炭素繊維前駆体アクリル繊維束およびその製造方法、ならびに炭素繊維束の製造方法

【課題】単繊維数を多くしても、操業安定性が良好で、得られる炭素繊維束の機械的特性を向上させることができる炭素繊維前駆体アクリル繊維束を提供する。
【解決手段】本発明の炭素繊維前駆体アクリル繊維束は、総繊度が30000Dtex以上であり、長手方向に対して垂直方向の結晶領域サイズが13nm以上、溶剤含有濃度が0.02〜0.1質量%である。

【発明の詳細な説明】
【技術分野】
【0001】
本発明は、総繊度が30000Dtex以上の炭素繊維前駆体アクリル繊維束およびその製造方法、ならびに炭素繊維束の製造方法に関する。
【背景技術】
【0002】
炭素繊維は、他の繊維に比べて高い比強度及び比弾性率を有するため、複合材料用補強繊維として、従来から、スポーツ及び航空・宇宙用途に使用され、近年では、自動車や土木、建築、圧力容器、風車ブレードなどの一般産業用途にも幅広く利用されつつある。
【0003】
炭素繊維としては、ポリアクリルニトリル系炭素繊維束が広く利用されている。
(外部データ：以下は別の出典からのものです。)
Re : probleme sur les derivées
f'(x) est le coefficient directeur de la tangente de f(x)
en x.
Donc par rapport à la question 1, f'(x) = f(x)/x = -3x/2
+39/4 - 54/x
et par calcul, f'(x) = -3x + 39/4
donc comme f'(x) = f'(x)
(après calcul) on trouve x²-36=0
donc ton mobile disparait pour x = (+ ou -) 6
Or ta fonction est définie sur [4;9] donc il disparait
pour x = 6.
該ポリアクリロニトリル系炭素繊維束の製造方法としては、アクリル繊維などからなる炭素繊維前駆体アクリル繊維束(前駆体繊維束)を200〜400℃の酸素存在雰囲気下で加熱処理することにより耐炎化繊維束に転換し(耐炎化工程)、引き続いて1000℃以上の不活性雰囲気下で焼成し、炭素化して(炭素化工程)、炭素繊維束を得る方法が知られている。
【0004】
炭素繊維束の品質や品位、さらには炭素繊維とした際のストランド強度、弾性率等の物性を向上させるためには、繊維束に含まれる残存溶剤濃度をできるだけ小さくすることが重要である。
しかし、アクリロニトリル系重合体を溶解する溶媒としては、アクリロニトリル系重合体に対する親和性に富んだジメチルアセトアミドが使用されており、炭素繊維前駆体アクリル繊維中の残存溶剤濃度を0.1質量%(特に0.05質量%)以下に低下させることが困難であった。
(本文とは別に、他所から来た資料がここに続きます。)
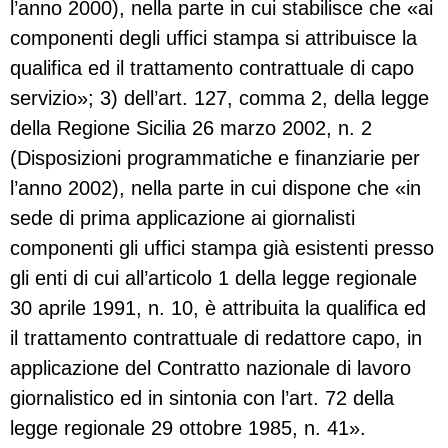
l’anno 2000), nella parte in cui stabilisce che «ai
componenti degli uffici stampa si attribuisce la
qualifica ed il trattamento contrattuale di capo
servizio»; 3) dell’art. 127, comma 2, della legge
della Regione Sicilia 26 marzo 2002, n. 2
(Disposizioni programmatiche e finanziarie per
l’anno 2002), nella parte in cui dispone che «in
sede di prima applicazione ai giornalisti
componenti gli uffici stampa già esistenti presso
gli enti di cui all’articolo 1 della legge regionale
30 aprile 1991, n. 10, è attribuita la qualifica ed
il trattamento contrattuale di redattore capo, in
applicazione del Contratto nazionale di lavoro
giornalistico ed in sintonia con l’art. 72 della
legge regionale 29 ottobre 1985, n. 41».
繊維から溶剤を除去するための洗浄方法として、特許文献1には、糸条を10〜90kHzの超音波照射下で洗浄を行う方法が提案されている。また、特許文献2には、ローラー表面に直径5〜10mmの貫通孔が開孔率30〜50%で設けられたバスケットローラーを水浴中で回転させ、バスケットローラー外周部に巻回させ、水を向流させて糸条を洗浄する方法が提案されている。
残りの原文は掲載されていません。